I have lived through plenty of loss, lies, betrayals, and broken promises to be the walking Poster Girl for UNFAIRNESS.  I lost my dad at fourteen before I even had a chance to push him off the pedestal.  I've worked for years for a promotion that was promised to me and ultimately denied and after fianlly quitting was doled out to a stranger free of charge.  I work hard and at every pass am made to feel that my best is not good enough because mistakes carry more weight than good ideas and intentions.

For me, I have no choice but to be the good girl that I am.  Somewhere way back in my past it must have been burned into my brain, or else we are born hardwired with the personality we have.  In any case, being UNFAIR simply doesn't register as the thing to do.  I'm not saying I'm perfect, oh I'm so the Poster Girl for UNPERFECTION as well if such a word existed.  I have been angry, frustrated, disappointed and saddened by the UNFAIRNESS of life, but knowing my children will meet it head on one day scares me.  Some part of me wonders if my training in FAIRNESS will leave them completely unprepared to survive in an UNFAIR world. 

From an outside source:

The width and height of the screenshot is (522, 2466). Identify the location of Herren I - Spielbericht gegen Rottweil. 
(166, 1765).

Should I be teaching them the truth; that people who put their needs first, who take short cuts, who simply don't care whose feelings get hurt or don't look back to see whose lives are left drowning in their wake are the ones who succeed in the UNFAIR "real" world?  Am I dooming them to failure?  The short answer is most definitely YES.  But here comes my hard wiring again - I simply can't show them a roadmap that I don't have.  I will probably never know what it means to have SUCCESS by life's standards.  I have no grandiose notions of acquiring enough money not to give a crap about how I spend it or having strangers know my name and thinking that they perhaps know me too.  Happiness for me,  survival for me, depends on drowning these notions.  These notions are simply not compatible with my brain.

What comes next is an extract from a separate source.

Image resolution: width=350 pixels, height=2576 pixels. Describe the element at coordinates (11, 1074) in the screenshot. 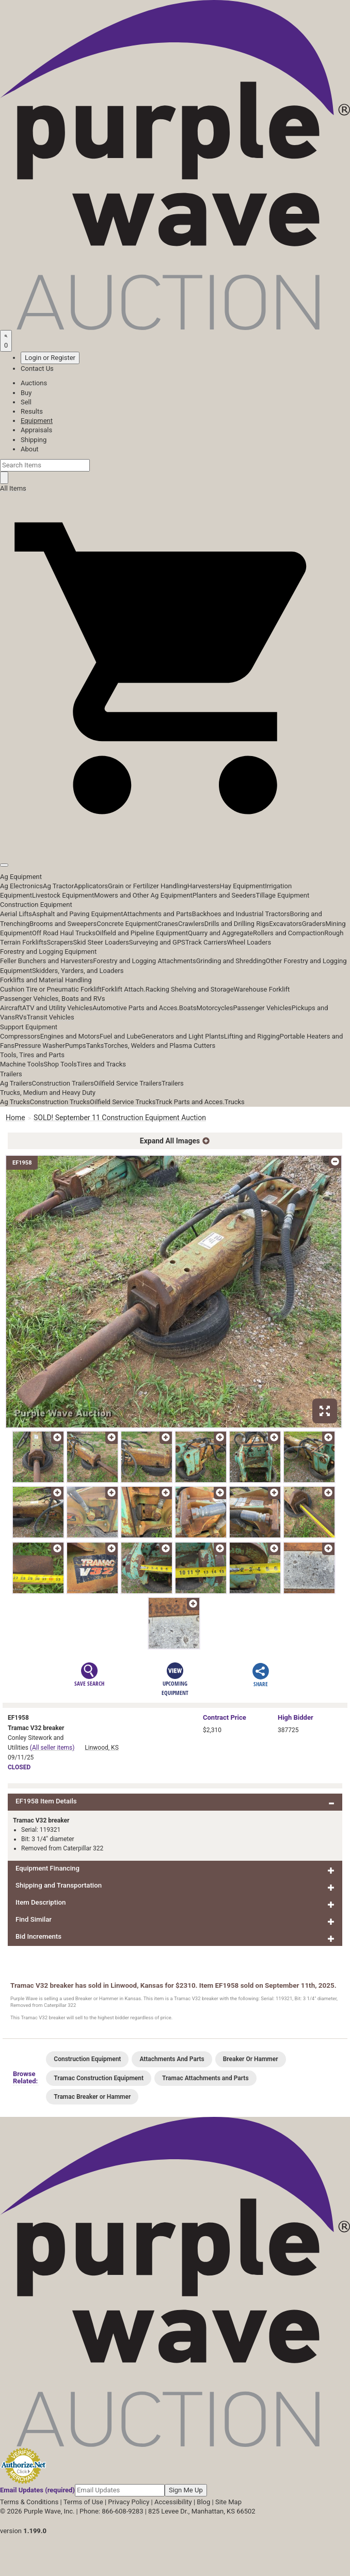 I see `Trailers` at that location.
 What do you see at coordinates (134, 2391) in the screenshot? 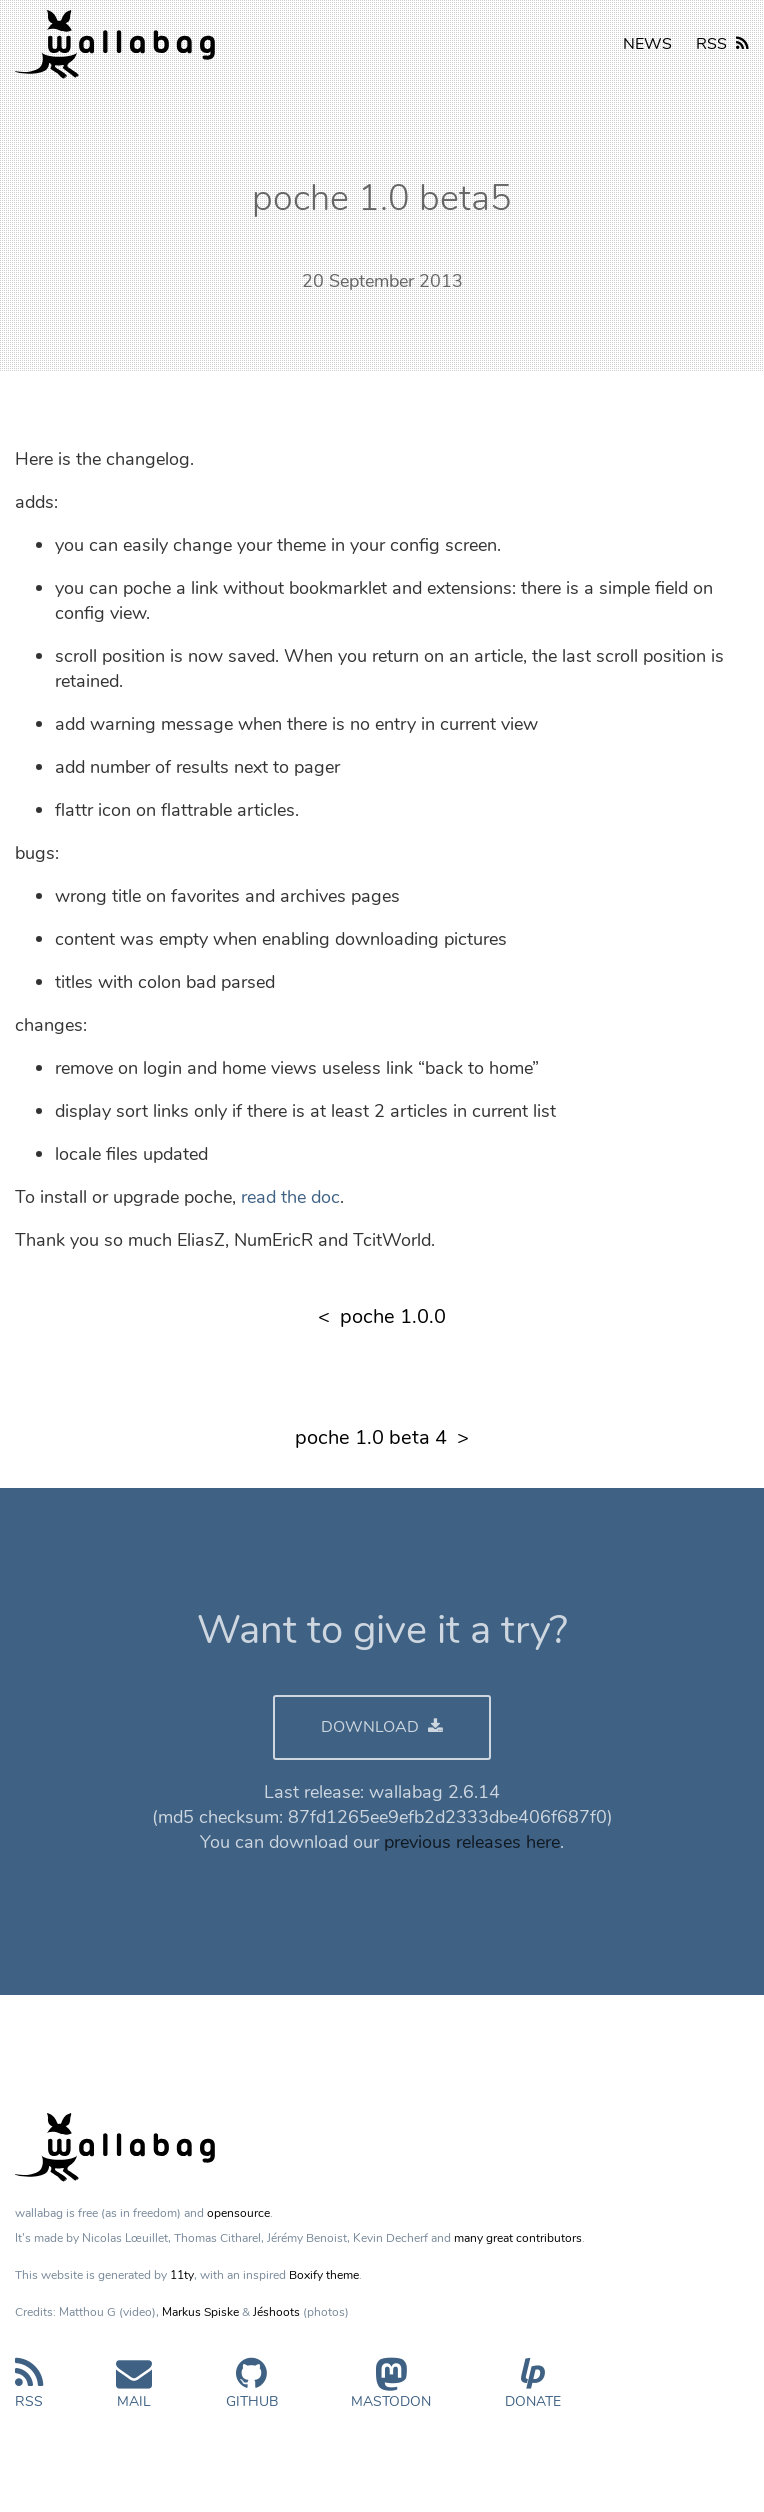 I see `Mail` at bounding box center [134, 2391].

I fear for my children like all parents do.  We want to protect them from anything bad.  We want them to be safe and happy and healthy and we tell ourselves that if we can just accomplish this holy trinity of parenting then life will be fine.  It will open to them all the opportunities we never had.  It will give them the happiness we dream for them.  But the cynical me will always think in the back of my brain that life isn't going to GIVE them anything.  They will simply have to TAKE IT for themselves.  But my brain starts to overload at this juncture in thought because is TAKING what they want ULTIMATELY UNFAIR?

Monday, September 20, 2010

Breaking The PIGGY Bank

Few things in life have made me feel like an utter and total failure as last week's dilemma.  I know many people are feeling the sting of the GREAT RECESSION, and my family is definitely feeling it.  My bank account often involves a delicate balance and I have to be extremely creative to make it by each month, but within the last year or so I am finding myself teetering on the terrifying edge of being BROKE nearly all the time.

Last week, with virtually nothing left in my checking account and having used all of my savings (which wasn't much to begin with) to pay for household expenses, I had to make a decision: Pay for groceries on my credit card or borrow money from my three year old daughter Hannah's piggy bank.  Well I chose to borrow $100 dollars for groceries and managed to spend a meager $57 on groceries.  I spent $20 on gas and am saving the rest for gas money to make it to the next paycheck.

I feel bad about taking money from her bank, especially considering it was my idea to stow away for her any birthday money she gets from family and friends to be used for college.  I wonder just how many moms like me are facing the same dilemma these days.  I have excellent credit and the thought of paying 14% interest on groceries that will be consumed long before next week when the dilemma starts again, makes me feel ill.  Would other women rather pay back their child or their credit card company?
What helped make me feel ok about it was that it is my job as her mother to make sure she is fed and well cared for today.  I have no idea what tomorrow will bring; only that we must do whatever we can today to ensure that it will be there waiting for us when we come to it.  I remember as a child, having a piggy bank started by my grandmother.  She would put a little money in it every week for me.  One day my mother asked me if I wanted to go to the Catskill Game Farm (an amazing petting zoo that has since closed).  Of course I said yes, but she said that we could only afford to go if we used the money in my piggy bank.  I agreed and off we went.

When my grandmother found out, she was extremely upset.  The money was supposed to be for me, she explained.  But it was; it was my choice to use the money to go to the zoo.  Looking back I can totally see both sides of the coin (pun intended).  I see how you want to save for your child's future, but you also need to remember that getting to that future always has an associated cost.  Whether its for an adventure with your family or just groceries, sometimes we have to stand together as a family.  Maybe its ok to give your child a choice and with that choice, an understanding that things cost money.  My mother had taught me that things are not free and that choosing to spend money on one thing means that you are choosing not to have money to spend on other things.

This morning my daughter begged me for a donut as we drove to my mother's house (Mimi's).  I told her no, repeatedly but the pleading continued.  When we got to Mimi's house she looked me in the eye and said, "Mommy why can't I have a donut?"  So I looked her in the eye with love and sadly a little shame and explained that donuts cost money and mommy doesn't have money for donuts right now.  She said to me in her sweet innocent voice, "That's ok mommy, I have some at home I can give you."  My heart melted. 

She's really doesn't understand she has a piggy bank with real money that is "hers."  In all likelihood she is talking about loose change that she finds around the house and we let her keep.  But hearing that made me believe that if she was old enough to make the choice to help her family, she totally would.  For that, I am the wealthiest person on earth.